── Given entries

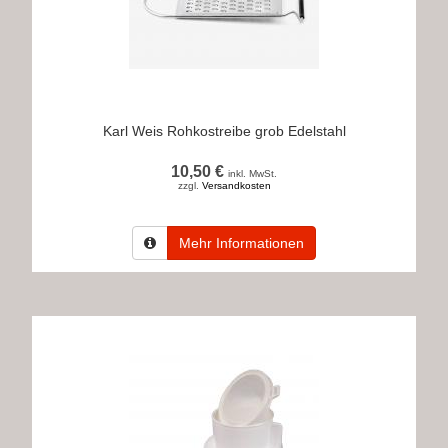
Karl Weis Rohkostreibe grob Edelstahl
10,50 €
inkl. MwSt.
zzgl.
Versandkosten
Mehr Informationen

────

## Activity
Omit every image. Quote each record exactly.

## Solution to this exercise
Karl Weis Rohkostreibe grob Edelstahl
10,50 €
inkl. MwSt.
zzgl.
Versandkosten
Mehr Informationen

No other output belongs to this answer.